NEW YORK — Over the past decade, magazine ad spending followed a simple, recognizable pattern: a prolonged boom, followed by a steep downturn and a gradual, tentative recovery. But now that publishers at last find themselves back on firmer ground, the landscape is less familiar.
In contrast to the boom-and-bust years, when spending advanced and retreated more or less across the board, the print ad economy of mid-2005 is more complex and variegated, marked by both pockets of solid growth (watches and jewelry, men’s grooming, entertainment) and patches of softness (European fashion, American automotive, pharmaceutical).
On balance, magazine ad spending growth has slowed somewhat from its pace in the final three months of 2004, when pages increased 7.1 percent and reported revenue jumped 14.1 percent, according to the Publishers Information Bureau. (PIB revenue figures don’t reflect discounts, and thus are considered less reliable than page tallies.) In the first quarter of this year, pages were up a more modest 1.2 percent, while revenue rose 9.4 percent.

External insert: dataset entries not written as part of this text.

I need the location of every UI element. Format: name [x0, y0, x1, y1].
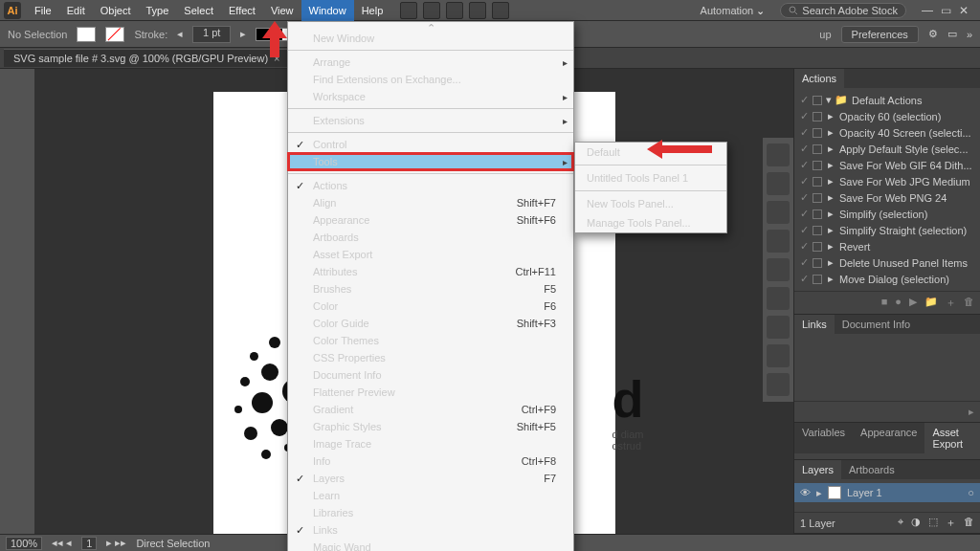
menu-gradient[interactable]: GradientCtrl+F9 [288, 401, 573, 418]
panel-icon[interactable]: ▭ [947, 28, 957, 40]
action-row[interactable]: ✓▸Save For Web PNG 24 [794, 189, 980, 206]
action-row[interactable]: ✓▸Opacity 40 Screen (selecti... [794, 124, 980, 141]
zoom-field[interactable]: 100% [6, 537, 42, 550]
action-row[interactable]: ✓▸Save For Web JPG Medium [794, 173, 980, 189]
menu-control[interactable]: Control [288, 136, 573, 153]
menu-libraries[interactable]: Libraries [288, 504, 573, 521]
search-input[interactable]: Search Adobe Stock [780, 3, 906, 18]
layer-row[interactable]: 👁 ▸ Layer 1 ○ [794, 483, 980, 502]
menu-find-extensions[interactable]: Find Extensions on Exchange... [288, 71, 573, 88]
sublayer-icon[interactable]: ⬚ [928, 516, 938, 530]
action-row[interactable]: ✓▸Simplify Straight (selection) [794, 222, 980, 238]
actions-set[interactable]: ✓▾ 📁Default Actions [794, 92, 980, 108]
stop-icon[interactable]: ■ [881, 296, 888, 310]
artboard-nav-prev[interactable]: ◂◂ ◂ [52, 537, 72, 549]
menu-css[interactable]: CSS Properties [288, 349, 573, 366]
menu-graphic-styles[interactable]: Graphic StylesShift+F5 [288, 418, 573, 435]
collapse-icon[interactable]: » [967, 29, 972, 40]
menu-info[interactable]: InfoCtrl+F8 [288, 452, 573, 470]
locate-icon[interactable]: ⌖ [898, 516, 903, 530]
actions-tab[interactable]: Actions [794, 69, 844, 88]
panel-icon[interactable] [767, 230, 790, 253]
submenu-new[interactable]: New Tools Panel... [575, 194, 726, 213]
menu-workspace[interactable]: Workspace [288, 88, 573, 105]
submenu-manage[interactable]: Manage Tools Panel... [575, 213, 726, 232]
submenu-untitled[interactable]: Untitled Tools Panel 1 [575, 168, 726, 187]
menu-artboards[interactable]: Artboards [288, 229, 573, 246]
icon-generic[interactable] [446, 2, 463, 19]
fill-swatch[interactable] [77, 27, 96, 42]
menu-align[interactable]: AlignShift+F7 [288, 194, 573, 211]
new-action-icon[interactable]: ＋ [946, 296, 956, 310]
menu-flattener[interactable]: Flattener Preview [288, 384, 573, 401]
new-set-icon[interactable]: 📁 [924, 296, 938, 310]
icon-generic[interactable] [492, 2, 509, 19]
stroke-increment[interactable]: ▸ [240, 28, 246, 40]
appearance-tab[interactable]: Appearance [853, 423, 924, 453]
menu-magic-wand[interactable]: Magic Wand [288, 539, 573, 551]
menu-arrange[interactable]: Arrange [288, 54, 573, 71]
icon-generic[interactable] [400, 2, 417, 19]
menu-edit[interactable]: Edit [59, 0, 93, 21]
mask-icon[interactable]: ◑ [911, 516, 921, 530]
action-row[interactable]: ✓▸Delete Unused Panel Items [794, 254, 980, 271]
menu-asset-export[interactable]: Asset Export [288, 246, 573, 263]
panel-icon[interactable] [767, 143, 790, 166]
action-row[interactable]: ✓▸Move Dialog (selection) [794, 271, 980, 287]
action-row[interactable]: ✓▸Apply Default Style (selec... [794, 141, 980, 157]
stroke-swatch[interactable] [105, 27, 124, 42]
icon-generic[interactable] [469, 2, 486, 19]
menu-actions[interactable]: Actions [288, 177, 573, 194]
menu-window[interactable]: Window [301, 0, 354, 21]
maximize-icon[interactable]: ▭ [941, 4, 951, 17]
menu-type[interactable]: Type [139, 0, 177, 21]
menu-layers[interactable]: LayersF7 [288, 470, 573, 487]
action-row[interactable]: ✓▸Simplify (selection) [794, 206, 980, 222]
automation-dropdown[interactable]: Automation ⌄ [693, 0, 773, 21]
stroke-weight-input[interactable]: 1 pt [192, 26, 231, 43]
menu-tools[interactable]: Tools [288, 153, 573, 170]
icon-generic[interactable] [423, 2, 440, 19]
play-icon[interactable]: ▶ [909, 296, 917, 310]
menu-color[interactable]: ColorF6 [288, 298, 573, 315]
menu-select[interactable]: Select [176, 0, 221, 21]
record-icon[interactable]: ● [895, 296, 902, 310]
action-row[interactable]: ✓▸Opacity 60 (selection) [794, 108, 980, 124]
menu-view[interactable]: View [263, 0, 301, 21]
menu-attributes[interactable]: AttributesCtrl+F11 [288, 263, 573, 280]
menu-file[interactable]: File [27, 0, 59, 21]
minimize-icon[interactable]: — [922, 4, 933, 17]
layers-tab[interactable]: Layers [794, 460, 841, 479]
chevron-right-icon[interactable]: ▸ [816, 487, 822, 499]
target-icon[interactable]: ○ [968, 487, 974, 498]
menu-links[interactable]: Links [288, 521, 573, 539]
menu-appearance[interactable]: AppearanceShift+F6 [288, 211, 573, 229]
document-tab[interactable]: SVG sample file # 3.svg @ 100% (RGB/GPU … [4, 49, 291, 67]
docinfo-tab[interactable]: Document Info [835, 315, 919, 334]
menu-image-trace[interactable]: Image Trace [288, 435, 573, 452]
tools-column[interactable] [0, 69, 34, 534]
stroke-decrement[interactable]: ◂ [177, 28, 183, 40]
action-row[interactable]: ✓▸Save For Web GIF 64 Dith... [794, 157, 980, 173]
gear-icon[interactable]: ⚙ [928, 28, 938, 40]
menu-object[interactable]: Object [93, 0, 139, 21]
artboards-tab[interactable]: Artboards [841, 460, 902, 479]
panel-icon[interactable] [767, 373, 790, 396]
panel-icon[interactable] [767, 287, 790, 310]
menu-color-guide[interactable]: Color GuideShift+F3 [288, 315, 573, 332]
artboard-nav-field[interactable]: 1 [81, 537, 97, 550]
visibility-icon[interactable]: 👁 [800, 487, 811, 498]
menu-color-themes[interactable]: Color Themes [288, 332, 573, 349]
links-tab[interactable]: Links [794, 315, 835, 334]
layer-name[interactable]: Layer 1 [847, 487, 882, 498]
new-layer-icon[interactable]: ＋ [946, 516, 956, 530]
panel-icon[interactable] [767, 172, 790, 195]
menu-brushes[interactable]: BrushesF5 [288, 280, 573, 298]
variables-tab[interactable]: Variables [794, 423, 853, 453]
close-icon[interactable]: ✕ [959, 4, 969, 17]
menu-docinfo[interactable]: Document Info [288, 366, 573, 384]
panel-icon[interactable] [767, 258, 790, 281]
trash-icon[interactable]: 🗑 [964, 296, 974, 310]
panel-icon[interactable] [767, 316, 790, 339]
preferences-button[interactable]: Preferences [841, 26, 919, 43]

The good news is the tempo is starting to pick up again, said Michael Clinton, executive vice president, chief marketing officer and publishing director for Hearst Magazines. “The year started out slowly, but it’s been a fairly robust second quarter,” he said. “There are more campaigns, more ad dollars, more people committed to print than in the previous year.”

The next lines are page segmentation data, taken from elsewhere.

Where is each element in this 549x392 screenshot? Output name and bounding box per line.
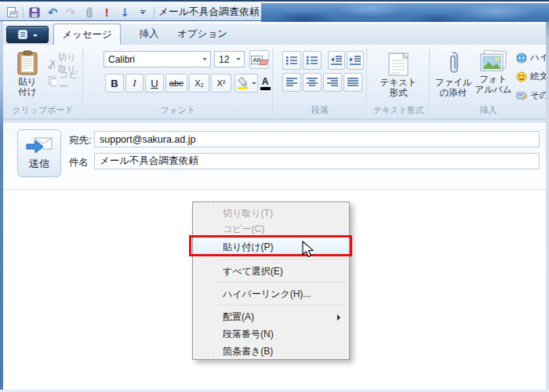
aero-glass-blur bbox=[261, 3, 549, 22]
attach-file-button[interactable]: ファイル の添付 bbox=[434, 48, 472, 103]
header-body-divider bbox=[3, 189, 546, 190]
insert-other-button[interactable]: その他 bbox=[516, 89, 549, 101]
quick-access-toolbar: ↶ ↷ ! ↓ メール不具合調査依頼 bbox=[5, 4, 260, 20]
hyperlink-button[interactable]: ハイパーリン bbox=[516, 52, 549, 64]
toolbar-overflow-icon[interactable] bbox=[136, 5, 150, 20]
ribbon: 貼り 付け 切り取り コピー クリップボード Calibri 12 AB bbox=[3, 45, 546, 118]
decrease-indent-button[interactable] bbox=[328, 51, 345, 70]
submenu-arrow-icon bbox=[337, 314, 340, 321]
tab-options[interactable]: オプション bbox=[174, 24, 231, 45]
menu-item-hyperlink[interactable]: ハイパーリンク(H)... bbox=[195, 286, 347, 302]
redo-icon: ↷ bbox=[64, 5, 78, 20]
font-size-combo[interactable]: 12 bbox=[214, 51, 245, 67]
chevron-down-icon bbox=[33, 34, 38, 37]
tab-insert[interactable]: 挿入 bbox=[127, 24, 171, 45]
menu-item-cut: 切り取り(T) bbox=[195, 205, 347, 221]
copy-button: コピー bbox=[48, 69, 82, 93]
ribbon-group-paragraph: 段落 bbox=[274, 45, 366, 118]
window-icon[interactable] bbox=[5, 5, 19, 20]
ribbon-group-font: Calibri 12 AB B I U abe X₂ X² A フォント bbox=[84, 45, 272, 118]
high-importance-icon[interactable]: ! bbox=[100, 5, 114, 20]
group-label-font: フォント bbox=[84, 104, 272, 116]
chevron-down-icon bbox=[236, 58, 241, 60]
card-pencil-icon bbox=[516, 91, 527, 100]
bold-button[interactable]: B bbox=[105, 74, 124, 93]
mouse-cursor bbox=[301, 241, 317, 263]
strikethrough-button[interactable]: abe bbox=[165, 74, 187, 93]
group-label-insert: 挿入 bbox=[431, 104, 546, 116]
menu-item-copy: コピー(C) bbox=[195, 221, 347, 237]
menu-item-align[interactable]: 配置(A) bbox=[195, 309, 347, 325]
ribbon-group-insert: ファイル の添付 フォト アルバム ハイパーリン 絵文字 bbox=[431, 45, 546, 118]
menu-separator bbox=[217, 282, 347, 283]
menu-separator bbox=[217, 260, 347, 260]
increase-indent-button[interactable] bbox=[347, 51, 364, 70]
font-color-button[interactable]: A bbox=[260, 74, 271, 93]
ribbon-group-textformat: テキスト 形式 テキスト形式 bbox=[368, 45, 429, 118]
numbered-list-button[interactable] bbox=[282, 51, 301, 70]
align-left-button[interactable] bbox=[282, 73, 301, 92]
title-bar[interactable]: ↶ ↷ ! ↓ メール不具合調査依頼 bbox=[0, 0, 549, 21]
italic-button[interactable]: I bbox=[125, 74, 144, 93]
window-border-right bbox=[546, 0, 549, 392]
clear-formatting-button[interactable]: AB bbox=[249, 50, 269, 69]
copy-icon bbox=[48, 76, 56, 86]
window-border-left bbox=[0, 0, 3, 392]
text-format-button[interactable]: テキスト 形式 bbox=[376, 48, 420, 103]
eraser-icon bbox=[260, 60, 269, 65]
justify-button[interactable] bbox=[344, 73, 362, 92]
subscript-button[interactable]: X₂ bbox=[189, 74, 209, 93]
clipboard-icon bbox=[17, 50, 38, 75]
menu-separator bbox=[217, 305, 347, 306]
photo-album-icon bbox=[480, 50, 507, 73]
bullet-list-button[interactable] bbox=[303, 51, 322, 70]
annotation-red-box bbox=[189, 235, 352, 256]
subject-label: 件名 bbox=[69, 156, 89, 169]
low-importance-icon[interactable]: ↓ bbox=[118, 5, 132, 20]
highlight-button[interactable] bbox=[235, 74, 258, 93]
tab-message[interactable]: メッセージ bbox=[53, 24, 121, 45]
save-icon[interactable] bbox=[27, 5, 42, 20]
paperclip-icon bbox=[446, 50, 460, 76]
menu-item-select-all[interactable]: すべて選択(E) bbox=[195, 263, 347, 279]
font-family-combo[interactable]: Calibri bbox=[104, 51, 211, 67]
highlighter-icon bbox=[237, 77, 249, 89]
window-title: メール不具合調査依頼 bbox=[158, 5, 260, 19]
scissors-icon bbox=[48, 59, 55, 69]
smiley-icon bbox=[516, 71, 527, 82]
align-center-button[interactable] bbox=[303, 73, 322, 92]
photo-album-button[interactable]: フォト アルバム bbox=[474, 48, 513, 103]
group-label-textformat: テキスト形式 bbox=[368, 105, 429, 116]
chevron-down-icon bbox=[252, 82, 256, 85]
send-mail-icon bbox=[25, 136, 53, 155]
context-menu: 切り取り(T) コピー(C) 貼り付け(P) すべて選択(E) ハイパーリンク(… bbox=[192, 201, 350, 360]
align-right-button[interactable] bbox=[323, 73, 342, 92]
undo-icon[interactable]: ↶ bbox=[45, 5, 60, 20]
superscript-button[interactable]: X² bbox=[211, 74, 231, 93]
to-label: 宛先: bbox=[69, 134, 91, 147]
subject-input[interactable] bbox=[94, 153, 540, 169]
group-label-clipboard: クリップボード bbox=[3, 104, 82, 116]
group-label-paragraph: 段落 bbox=[274, 104, 366, 116]
to-input[interactable] bbox=[94, 131, 540, 147]
menu-item-bullets[interactable]: 箇条書き(B) bbox=[195, 343, 347, 359]
ribbon-group-clipboard: 貼り 付け 切り取り コピー クリップボード bbox=[3, 45, 82, 118]
emoji-button[interactable]: 絵文字 bbox=[516, 71, 549, 82]
color-swatch bbox=[260, 87, 271, 90]
toolbar-separator bbox=[154, 7, 155, 18]
chevron-down-icon bbox=[202, 58, 207, 60]
notepad-icon bbox=[387, 50, 409, 76]
paste-button[interactable]: 貼り 付け bbox=[9, 48, 45, 103]
attach-icon[interactable] bbox=[82, 5, 96, 20]
underline-button[interactable]: U bbox=[145, 74, 164, 93]
menu-item-paragraph-number[interactable]: 段落番号(N) bbox=[195, 326, 347, 342]
globe-icon bbox=[516, 53, 527, 64]
send-button[interactable]: 送信 bbox=[17, 129, 61, 177]
menu-list-icon bbox=[18, 30, 29, 39]
app-menu-button[interactable] bbox=[6, 26, 49, 43]
toolbar-separator bbox=[23, 7, 24, 18]
mail-compose-window: ↶ ↷ ! ↓ メール不具合調査依頼 メッセージ 挿入 オプション bbox=[0, 0, 549, 392]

“I would say we’re looking at a year that has some bright spots and definitely a few weaker spots,” said Chris Mitchell, publisher of Details. “The general perception is that last year was a more robust ad market.”
The best way to make sense of the confusing ad picture is by focusing on a handful of consumer, business and economic trends that are driving spending. Of these, perhaps the most significant is what’s happening with television. As the reach of the big networks dwindles and viewers increasingly use digital technology to avoid seeing commercials, makers of entertainment programming have shown greater willingness to weave sponsors’ marketing messages into the fabric of their shows.

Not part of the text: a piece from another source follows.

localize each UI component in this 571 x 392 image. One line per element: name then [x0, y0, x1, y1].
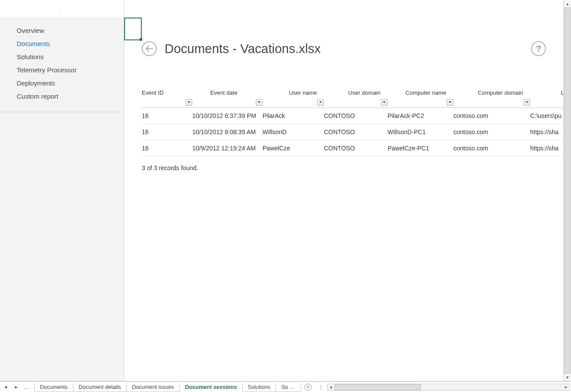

Publishers have mixed reactions to this. On one hand, ad zappers and audience shrinkage give them leverage to lure dollars away from TV. Peter King Hunsinger, publisher of GQ, said he has seen new business from what he calls “Super Bowl advertisers” such as Pepsi and Anheuser-Busch. “We have an audience of five million readers,” he said. “As TV continues to fragment, that’s a bigger and bigger number.”
The downside is that, as advertisers have grown used to seeing their brands worked into sitcom plots and reality TV contests, they’ve started to demand the same from magazines. “We are hearing more and more of our clients talk about product integration,” said Playboy publisher Diane Silberstein.
“The agencies are being more and more hard-lined about our unwillingness to play at this high-stakes game,” agreed Us Weekly publisher Victoria Lasdon Rose.
Publishers who don’t want to compromise their editorial integrity can point to stringent guidelines set by the American Society of Magazine Editors, which forbid, among other things, the use of brand names on the cover to promote deals or contests. But these rules seem to be losing some of their force. Earlier this year, Atoosa Rubenstein, editor in chief of Seventeen, let her ASME membership lapse rather than risk censure for putting brand names on the cover. Shop Etc., a new Hearst title, also features brands on the cover; editor in chief Mandi Norwood is not an ASME member.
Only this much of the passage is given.